10 Critical Insights into Russia's Router Hijacking Campaign to Steal Microsoft Office Tokens

In a sophisticated cyber espionage operation, hackers affiliated with Russia's GRU military intelligence have been exploiting vulnerabilities in outdated routers to silently harvest Microsoft Office authentication tokens. This campaign, uncovered by Lumen's Black Lotus Labs and Microsoft, targeted over 200 organizations and 5,000 consumer devices globally. Unlike typical malware-laden attacks, this one required no malicious code—just clever manipulation of router settings. Here are the ten key facts you need to understand about this stealthy threat.

1. The Attackers: Russia's Forest Blizzard Group

The cyber operation is attributed to Forest Blizzard, a threat actor also known as APT28 or Fancy Bear, which operates under Russia's General Staff Main Intelligence Directorate (GRU). This group gained notoriety for interfering in the 2016 U.S. presidential election by hacking the Democratic National Committee and Hillary Clinton's campaign. In this campaign, they demonstrated continued capability to conduct large-scale espionage without deploying traditional malware.

2. No Malware Needed – Router Exploitation Instead

Forest Blizzard exploited known vulnerabilities in older, unsupported routers—primarily Mikrotik and TP-Link devices marketed to small offices and home users. By exploiting these flaws, the hackers altered the router's Domain Name System (DNS) settings without installing any malicious software. This allowed them to create a wide-reaching surveillance network that affected over 18,000 routers at its peak in December 2025.

3. DNS Hijacking: The Core Technique

DNS (Domain Name System) translates human-readable website names into IP addresses. In a DNS hijacking attack, the hackers redirected users trying to access legitimate sites to malicious servers controlled by them. As explained by the UK's National Cyber Security Centre (NCSC), this subtle interference enables attackers to intercept login credentials, cookies, and authentication tokens—all without the user or network administrator noticing anything amiss.

4. OAuth Tokens: The Prime Target

Microsoft Office users authenticate via OAuth tokens, which act as digital keys proving a user has already logged in. Normally transmitted after successful authentication, these tokens are valuable because they grant persistent access to email, documents, and cloud services. By intercepting them, Forest Blizzard could silently access corporate and government accounts without triggering passwords or multi-factor authentication prompts.

5. Scale: 18,000 Routers, 200 Organizations Affected

The campaign's reach was staggering. Lumen's Black Lotus Labs identified that at the height of activity, over 18,000 routers were compromised, spanning more than 200 organizations and 5,000 consumer devices. The hackers maintained a low profile by using virtual private servers to act as malicious DNS resolvers, ensuring their surveillance network remained operational for months without detection.

6. Primary Targets: Government and Law Enforcement

According to Lumen's report, the hackers focused on high-value targets: ministries of foreign affairs, law enforcement agencies, and third-party email providers. These entities handle sensitive diplomatic communications, law enforcement operations, and critical data. The attack likely aimed to gather intelligence on foreign policy and security matters, aligning with GRU's strategic espionage objectives.

7. How the Hackers Controlled the Routers Remotely

After exploiting router vulnerabilities, the attackers modified the devices' DNS configuration to point to their own servers. All users on the local network—whether employees, visitors, or IoT devices—were then directed through these malicious DNS servers. The attackers could easily propagate changes to every connected device, creating a broad net for harvesting tokens.

8. Why Older Routers Were Vulnerable

The targeted routers were either end-of-life models or far behind on security patches. Mikrotik and TP-Link devices in the SOHO market often lack automatic updates and are neglected by users. The GRU hackers took advantage of these weaknesses, showing how legacy infrastructure can become a weak link in organizational security. Regular firmware updates and replacing outdated routers are critical defenses.
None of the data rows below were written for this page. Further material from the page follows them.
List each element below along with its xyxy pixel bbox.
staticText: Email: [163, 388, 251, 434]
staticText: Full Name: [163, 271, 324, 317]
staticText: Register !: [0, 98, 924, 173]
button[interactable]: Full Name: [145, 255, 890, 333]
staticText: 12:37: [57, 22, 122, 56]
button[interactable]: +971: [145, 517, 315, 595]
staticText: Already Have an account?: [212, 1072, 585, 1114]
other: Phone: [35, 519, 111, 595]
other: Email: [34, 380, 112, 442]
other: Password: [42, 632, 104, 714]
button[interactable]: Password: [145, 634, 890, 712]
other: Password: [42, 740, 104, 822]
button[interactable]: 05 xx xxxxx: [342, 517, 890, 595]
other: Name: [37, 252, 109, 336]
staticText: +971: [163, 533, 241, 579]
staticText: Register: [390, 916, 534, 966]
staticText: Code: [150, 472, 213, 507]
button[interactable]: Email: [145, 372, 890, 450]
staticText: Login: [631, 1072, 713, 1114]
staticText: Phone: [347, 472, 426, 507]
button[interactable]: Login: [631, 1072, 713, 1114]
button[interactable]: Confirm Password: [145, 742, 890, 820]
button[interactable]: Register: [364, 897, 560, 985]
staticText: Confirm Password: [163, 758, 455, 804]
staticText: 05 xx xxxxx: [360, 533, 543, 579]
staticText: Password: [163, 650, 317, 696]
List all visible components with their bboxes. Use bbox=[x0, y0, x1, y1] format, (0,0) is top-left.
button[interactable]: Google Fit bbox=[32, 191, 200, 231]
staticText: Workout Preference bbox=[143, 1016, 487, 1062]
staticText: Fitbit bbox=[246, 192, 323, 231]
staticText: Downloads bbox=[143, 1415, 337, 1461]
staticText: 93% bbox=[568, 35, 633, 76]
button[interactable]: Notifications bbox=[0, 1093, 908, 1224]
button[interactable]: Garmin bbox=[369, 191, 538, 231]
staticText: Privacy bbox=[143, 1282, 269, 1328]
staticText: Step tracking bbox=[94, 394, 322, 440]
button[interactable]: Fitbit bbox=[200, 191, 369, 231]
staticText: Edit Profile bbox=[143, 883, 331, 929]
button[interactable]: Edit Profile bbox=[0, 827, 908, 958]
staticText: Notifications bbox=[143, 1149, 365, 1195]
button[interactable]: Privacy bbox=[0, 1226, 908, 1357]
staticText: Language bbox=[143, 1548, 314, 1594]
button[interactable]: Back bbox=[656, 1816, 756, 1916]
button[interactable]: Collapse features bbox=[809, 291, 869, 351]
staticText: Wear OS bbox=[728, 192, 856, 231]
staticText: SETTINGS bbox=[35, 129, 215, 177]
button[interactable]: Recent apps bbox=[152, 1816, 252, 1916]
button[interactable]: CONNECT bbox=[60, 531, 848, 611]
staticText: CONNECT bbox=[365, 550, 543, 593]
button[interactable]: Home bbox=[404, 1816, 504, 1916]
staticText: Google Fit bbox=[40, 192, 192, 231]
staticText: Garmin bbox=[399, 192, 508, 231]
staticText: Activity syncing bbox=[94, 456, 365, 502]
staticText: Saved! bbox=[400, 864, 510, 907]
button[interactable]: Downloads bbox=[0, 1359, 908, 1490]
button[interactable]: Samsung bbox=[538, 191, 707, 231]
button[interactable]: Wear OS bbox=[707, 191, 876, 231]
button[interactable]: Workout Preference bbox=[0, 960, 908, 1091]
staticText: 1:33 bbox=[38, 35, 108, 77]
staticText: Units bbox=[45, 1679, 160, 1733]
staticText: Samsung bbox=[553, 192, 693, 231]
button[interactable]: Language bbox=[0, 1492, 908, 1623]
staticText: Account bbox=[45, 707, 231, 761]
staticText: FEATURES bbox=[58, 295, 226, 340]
9. The Role of Security Researchers and Microsoft

Microsoft disclosed the campaign through a blog post, while Lumen's Black Lotus Labs detailed the technical analysis. The UK's NCSC also issued a joint advisory explaining the DNS hijacking method and offering mitigation steps. Their collaboration highlights the importance of public-private partnerships in exposing advanced persistent threats (APTs) and helping organizations defend themselves.
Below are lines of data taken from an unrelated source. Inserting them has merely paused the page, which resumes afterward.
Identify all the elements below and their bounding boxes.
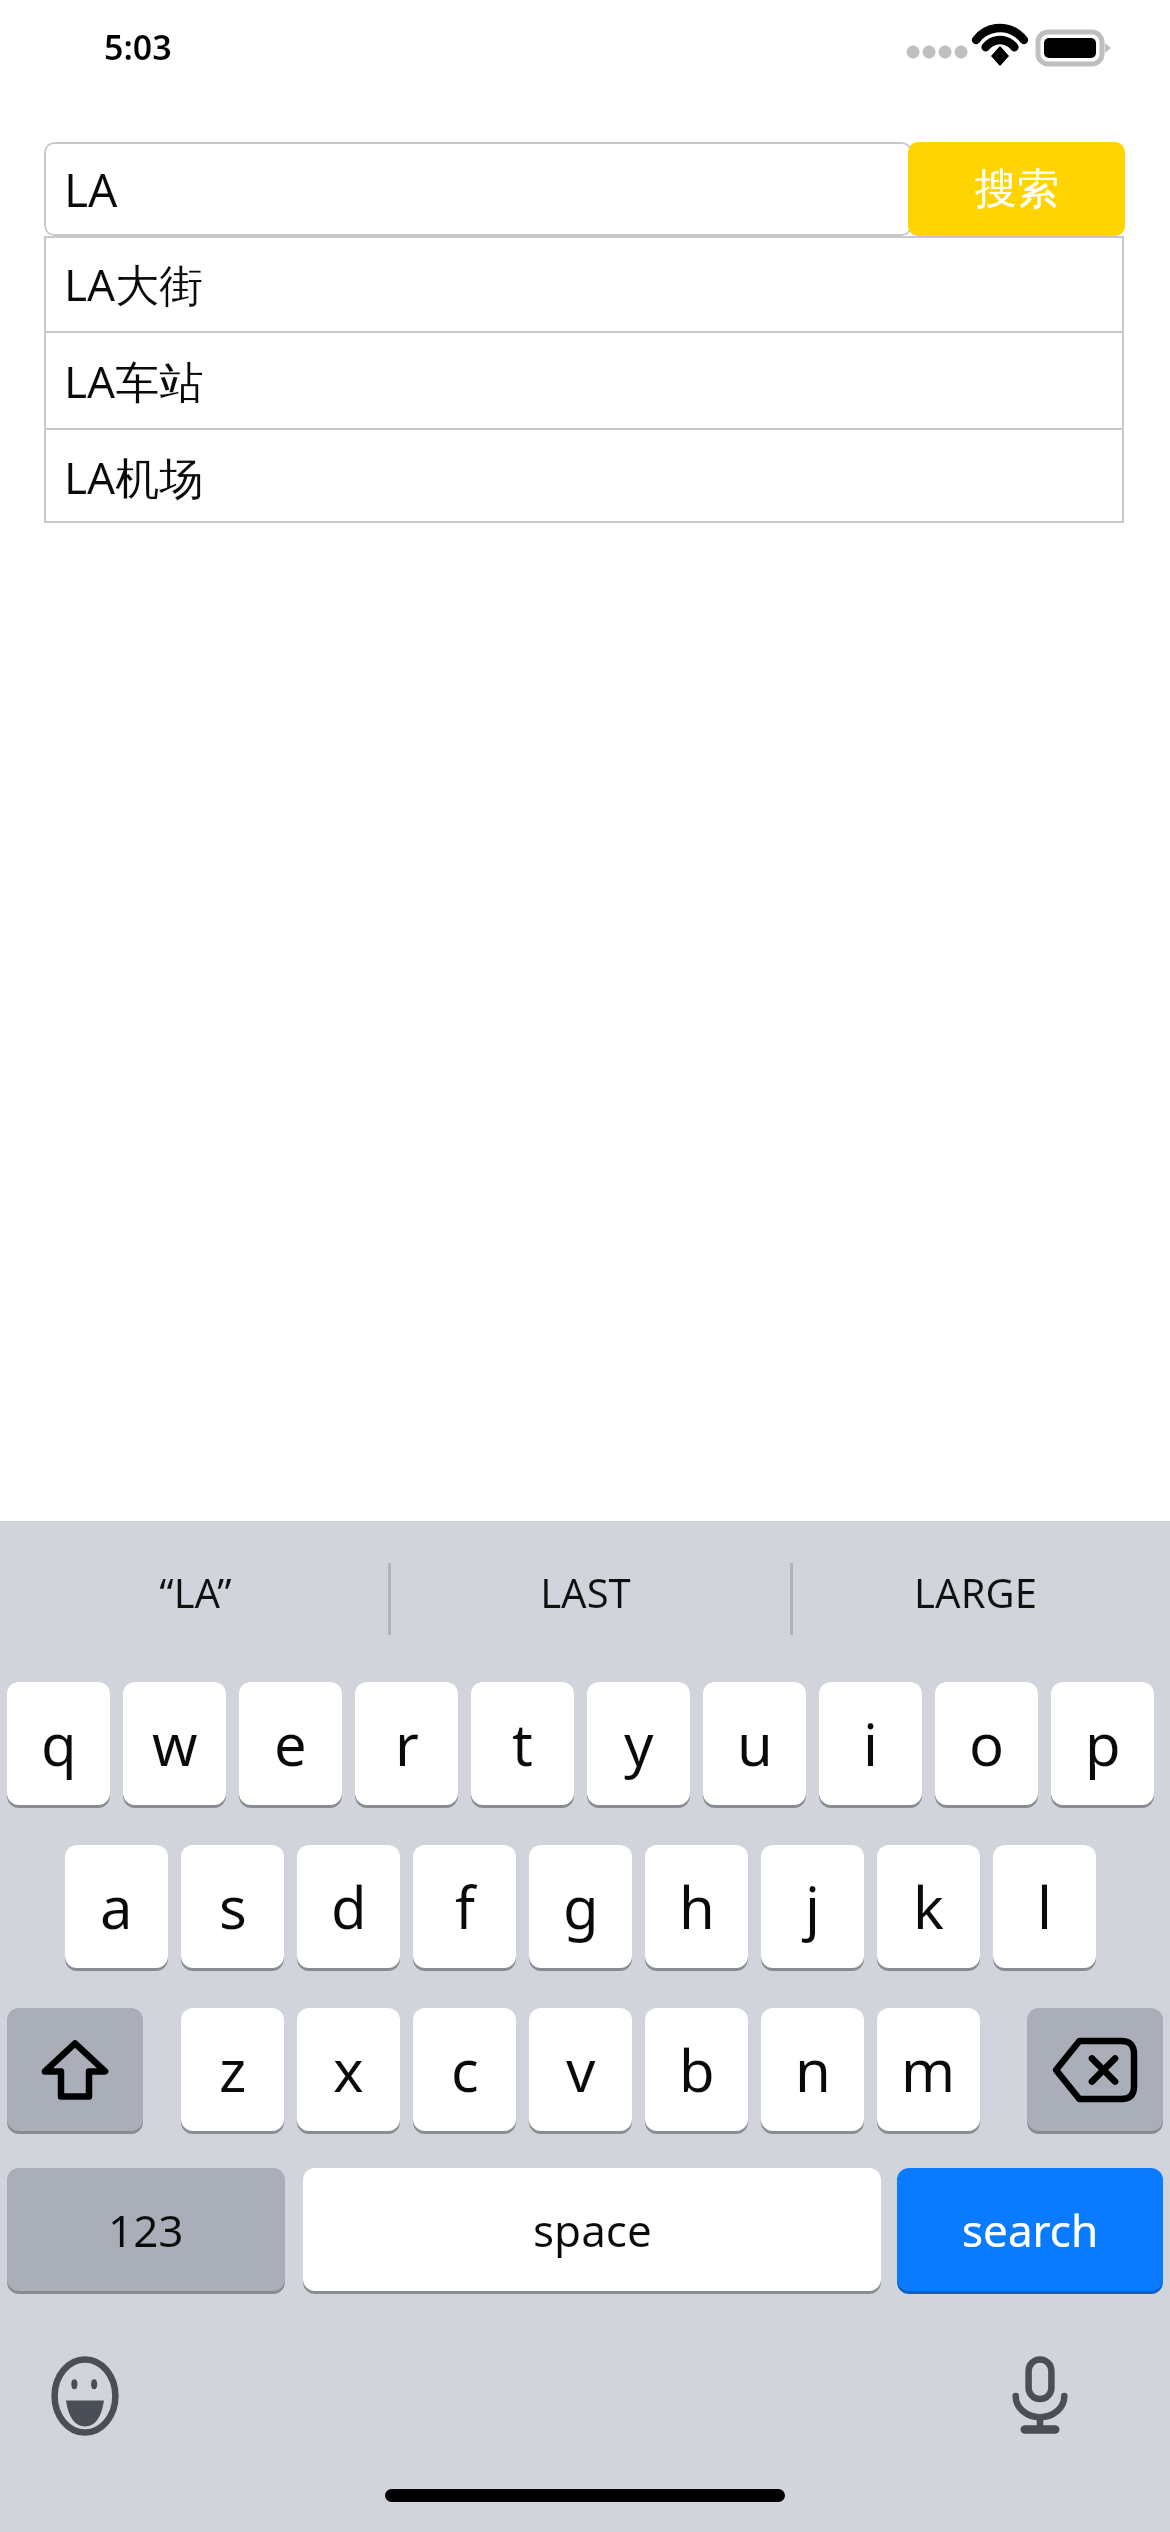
staticText: “LA” bbox=[159, 1565, 232, 1619]
staticText: r bbox=[395, 1704, 419, 1783]
button[interactable]: u bbox=[703, 1682, 806, 1805]
button[interactable]: LA机场 bbox=[44, 430, 1124, 523]
button[interactable]: “LA” bbox=[0, 1521, 390, 1663]
button[interactable]: l bbox=[993, 1845, 1096, 1968]
button[interactable]: e bbox=[239, 1682, 342, 1805]
button[interactable]: t bbox=[471, 1682, 574, 1805]
staticText: q bbox=[41, 1704, 77, 1783]
button[interactable]: j bbox=[761, 1845, 864, 1968]
button[interactable]: Backspace bbox=[1027, 2008, 1163, 2131]
staticText: w bbox=[152, 1704, 198, 1783]
staticText: v bbox=[566, 2030, 596, 2109]
button[interactable]: n bbox=[761, 2008, 864, 2131]
button[interactable]: p bbox=[1051, 1682, 1154, 1805]
staticText: u bbox=[737, 1704, 773, 1783]
staticText: x bbox=[333, 2030, 364, 2109]
staticText: LA大街 bbox=[64, 254, 204, 314]
staticText: g bbox=[563, 1867, 599, 1946]
staticText: d bbox=[331, 1867, 367, 1946]
button[interactable]: x bbox=[297, 2008, 400, 2131]
button[interactable]: v bbox=[529, 2008, 632, 2131]
button[interactable]: 搜索 bbox=[908, 142, 1125, 236]
button[interactable]: search bbox=[897, 2168, 1163, 2291]
staticText: j bbox=[805, 1867, 820, 1946]
staticText: m bbox=[901, 2030, 956, 2109]
button[interactable]: h bbox=[645, 1845, 748, 1968]
staticText: s bbox=[219, 1867, 247, 1946]
staticText: space bbox=[533, 2200, 652, 2260]
staticText: t bbox=[512, 1704, 533, 1783]
button[interactable]: Dictation bbox=[985, 2341, 1095, 2451]
staticText: n bbox=[795, 2030, 831, 2109]
button[interactable]: f bbox=[413, 1845, 516, 1968]
staticText: k bbox=[913, 1867, 944, 1946]
staticText: LA车站 bbox=[64, 351, 204, 411]
staticText: y bbox=[624, 1704, 654, 1783]
button[interactable]: s bbox=[181, 1845, 284, 1968]
staticText: p bbox=[1085, 1704, 1121, 1783]
button[interactable]: k bbox=[877, 1845, 980, 1968]
button[interactable]: LAST bbox=[390, 1521, 780, 1663]
button[interactable]: w bbox=[123, 1682, 226, 1805]
staticText: 5:03 bbox=[104, 24, 172, 70]
button[interactable]: d bbox=[297, 1845, 400, 1968]
button[interactable]: LA车站 bbox=[44, 333, 1124, 428]
button[interactable]: r bbox=[355, 1682, 458, 1805]
staticText: h bbox=[679, 1867, 715, 1946]
staticText: f bbox=[455, 1867, 475, 1946]
button[interactable]: i bbox=[819, 1682, 922, 1805]
staticText: o bbox=[969, 1704, 1005, 1783]
staticText: LARGE bbox=[914, 1565, 1037, 1619]
button[interactable]: LA bbox=[44, 142, 912, 236]
staticText: a bbox=[100, 1867, 133, 1946]
button[interactable]: g bbox=[529, 1845, 632, 1968]
button[interactable]: LARGE bbox=[780, 1521, 1170, 1663]
staticText: LAST bbox=[540, 1565, 631, 1619]
button[interactable]: b bbox=[645, 2008, 748, 2131]
button[interactable]: LA大街 bbox=[44, 236, 1124, 331]
staticText: 123 bbox=[108, 2200, 184, 2260]
button[interactable]: z bbox=[181, 2008, 284, 2131]
button[interactable]: c bbox=[413, 2008, 516, 2131]
button[interactable]: a bbox=[65, 1845, 168, 1968]
staticText: b bbox=[679, 2030, 715, 2109]
button[interactable]: Shift bbox=[7, 2008, 143, 2131]
staticText: i bbox=[863, 1704, 878, 1783]
button[interactable]: 123 bbox=[7, 2168, 285, 2291]
staticText: e bbox=[274, 1704, 307, 1783]
staticText: LA机场 bbox=[64, 447, 204, 507]
staticText: c bbox=[451, 2030, 479, 2109]
button[interactable]: o bbox=[935, 1682, 1038, 1805]
staticText: z bbox=[219, 2030, 247, 2109]
staticText: search bbox=[962, 2200, 1099, 2260]
button[interactable]: Emoji keyboard bbox=[30, 2341, 140, 2451]
staticText: l bbox=[1037, 1867, 1052, 1946]
button[interactable]: space bbox=[303, 2168, 881, 2291]
staticText: 搜索 bbox=[975, 163, 1059, 216]
staticText: LA bbox=[64, 158, 118, 221]
button[interactable]: y bbox=[587, 1682, 690, 1805]
button[interactable]: q bbox=[7, 1682, 110, 1805]
button[interactable]: m bbox=[877, 2008, 980, 2131]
10. Protecting Against Similar Attacks

To defend against DNS hijacking, organizations should ensure routers are updated, disable remote administration if not needed, use encrypted DNS (like DNS-over-HTTPS), and monitor for unauthorized DNS changes. Additionally, implementing token-binding techniques (such as Proof-of-Possession tokens) can prevent intercepted tokens from being reused. User awareness and regular security audits remain essential in countering state-sponsored cyber threats.

This campaign underscores the evolving tactics of nation-state hackers, who increasingly rely on simple but effective methods like router exploitation to bypass traditional defenses. By understanding how Forest Blizzard operated—and taking proactive steps to secure network infrastructure—organizations can reduce their risk of falling victim to token theft and unauthorized access.